| Task requirements |
Copy, in full, each line of the material that holds the word "zboží".
+++
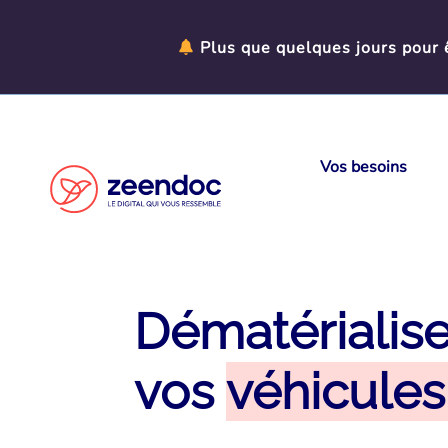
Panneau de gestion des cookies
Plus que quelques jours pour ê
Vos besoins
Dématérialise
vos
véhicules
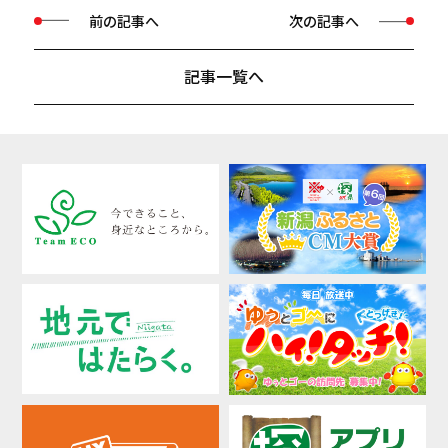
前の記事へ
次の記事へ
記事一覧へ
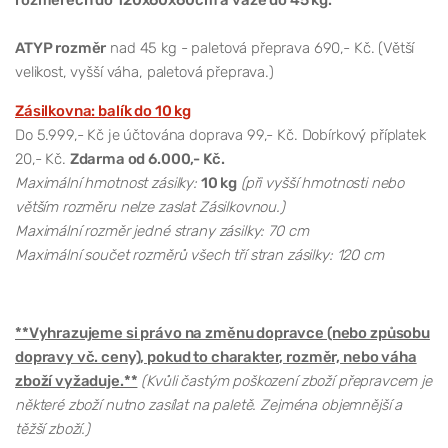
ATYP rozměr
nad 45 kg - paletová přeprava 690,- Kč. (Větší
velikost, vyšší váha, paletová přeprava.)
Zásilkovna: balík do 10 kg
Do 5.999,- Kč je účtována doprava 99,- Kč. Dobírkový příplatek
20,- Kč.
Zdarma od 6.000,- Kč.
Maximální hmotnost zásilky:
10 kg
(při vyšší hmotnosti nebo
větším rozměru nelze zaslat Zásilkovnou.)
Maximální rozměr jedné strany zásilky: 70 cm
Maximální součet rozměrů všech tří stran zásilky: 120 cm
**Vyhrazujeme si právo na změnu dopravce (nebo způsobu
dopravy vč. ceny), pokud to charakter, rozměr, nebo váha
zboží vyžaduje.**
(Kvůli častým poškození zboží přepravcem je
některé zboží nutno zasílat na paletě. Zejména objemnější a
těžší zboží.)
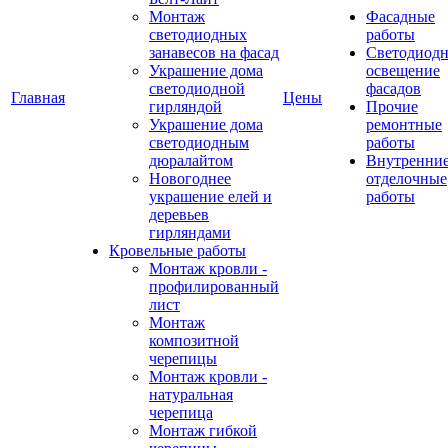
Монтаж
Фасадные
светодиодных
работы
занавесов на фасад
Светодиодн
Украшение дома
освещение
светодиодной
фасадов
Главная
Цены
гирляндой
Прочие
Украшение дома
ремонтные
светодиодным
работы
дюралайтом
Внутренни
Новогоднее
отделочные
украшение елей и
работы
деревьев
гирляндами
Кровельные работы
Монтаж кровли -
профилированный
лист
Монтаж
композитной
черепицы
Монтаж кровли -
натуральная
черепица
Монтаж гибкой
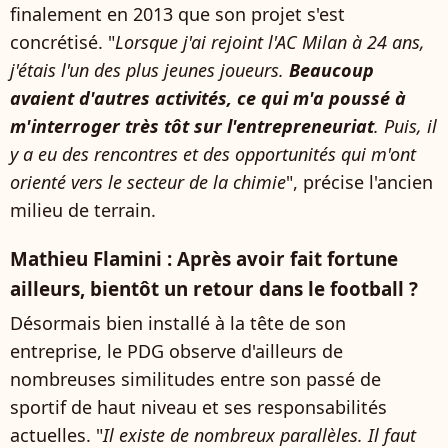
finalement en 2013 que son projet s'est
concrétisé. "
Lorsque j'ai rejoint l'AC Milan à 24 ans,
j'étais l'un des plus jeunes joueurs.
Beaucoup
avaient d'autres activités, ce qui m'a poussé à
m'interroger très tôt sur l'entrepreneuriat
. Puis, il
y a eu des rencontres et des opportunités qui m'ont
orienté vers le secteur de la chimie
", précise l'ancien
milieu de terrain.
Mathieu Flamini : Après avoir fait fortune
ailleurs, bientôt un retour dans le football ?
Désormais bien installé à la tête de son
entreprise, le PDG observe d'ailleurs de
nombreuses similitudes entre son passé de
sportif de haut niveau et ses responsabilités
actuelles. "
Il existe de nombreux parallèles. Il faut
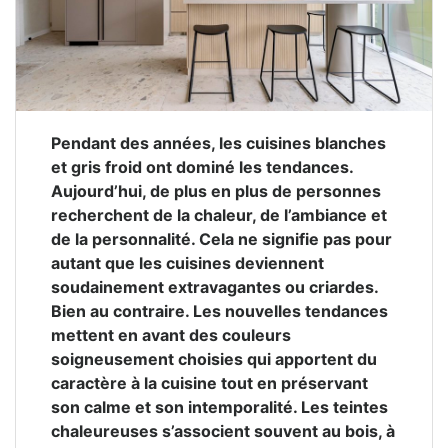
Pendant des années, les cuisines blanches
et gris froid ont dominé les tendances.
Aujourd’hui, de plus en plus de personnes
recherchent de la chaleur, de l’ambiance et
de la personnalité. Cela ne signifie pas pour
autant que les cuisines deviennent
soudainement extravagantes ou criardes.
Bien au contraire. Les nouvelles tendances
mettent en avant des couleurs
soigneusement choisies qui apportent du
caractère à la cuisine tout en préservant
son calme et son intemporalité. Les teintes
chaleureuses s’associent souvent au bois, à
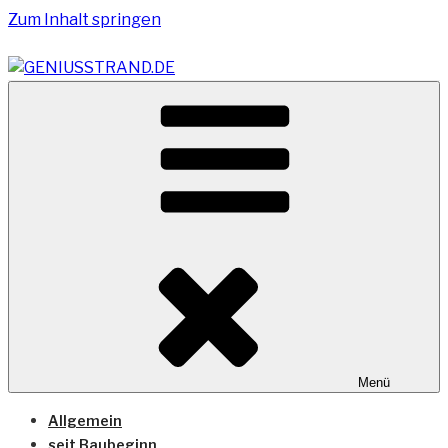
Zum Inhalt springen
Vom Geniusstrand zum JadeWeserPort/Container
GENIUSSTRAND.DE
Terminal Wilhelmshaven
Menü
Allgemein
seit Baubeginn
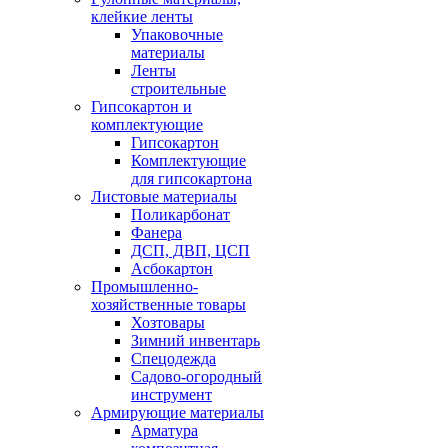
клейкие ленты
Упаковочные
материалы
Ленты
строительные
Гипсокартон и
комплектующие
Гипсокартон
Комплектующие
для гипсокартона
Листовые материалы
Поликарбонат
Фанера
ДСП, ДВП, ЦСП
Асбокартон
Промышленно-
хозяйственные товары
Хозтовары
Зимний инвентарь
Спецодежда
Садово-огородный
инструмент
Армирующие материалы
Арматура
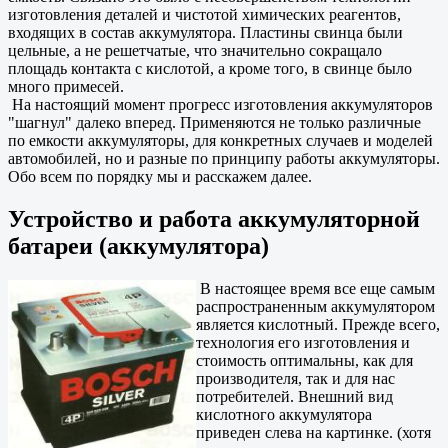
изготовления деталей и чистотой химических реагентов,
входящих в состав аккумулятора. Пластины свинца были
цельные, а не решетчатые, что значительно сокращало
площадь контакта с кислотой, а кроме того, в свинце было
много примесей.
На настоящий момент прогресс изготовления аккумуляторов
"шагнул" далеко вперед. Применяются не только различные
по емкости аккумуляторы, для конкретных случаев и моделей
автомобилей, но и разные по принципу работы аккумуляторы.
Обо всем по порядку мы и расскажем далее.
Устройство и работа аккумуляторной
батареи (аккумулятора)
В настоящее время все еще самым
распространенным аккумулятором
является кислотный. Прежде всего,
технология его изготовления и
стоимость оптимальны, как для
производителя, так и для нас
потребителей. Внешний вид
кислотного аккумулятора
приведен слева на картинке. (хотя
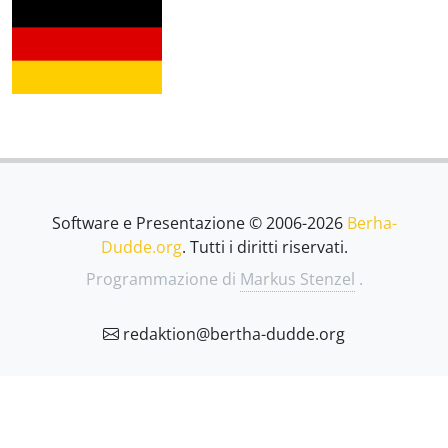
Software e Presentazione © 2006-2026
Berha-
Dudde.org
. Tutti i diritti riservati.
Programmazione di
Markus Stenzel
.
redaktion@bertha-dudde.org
+++
| Expected output |
zboží vyžaduje.**
(Kvůli častým poškození zboží přepravcem je
některé zboží nutno zasílat na paletě. Zejména objemnější a
těžší zboží.)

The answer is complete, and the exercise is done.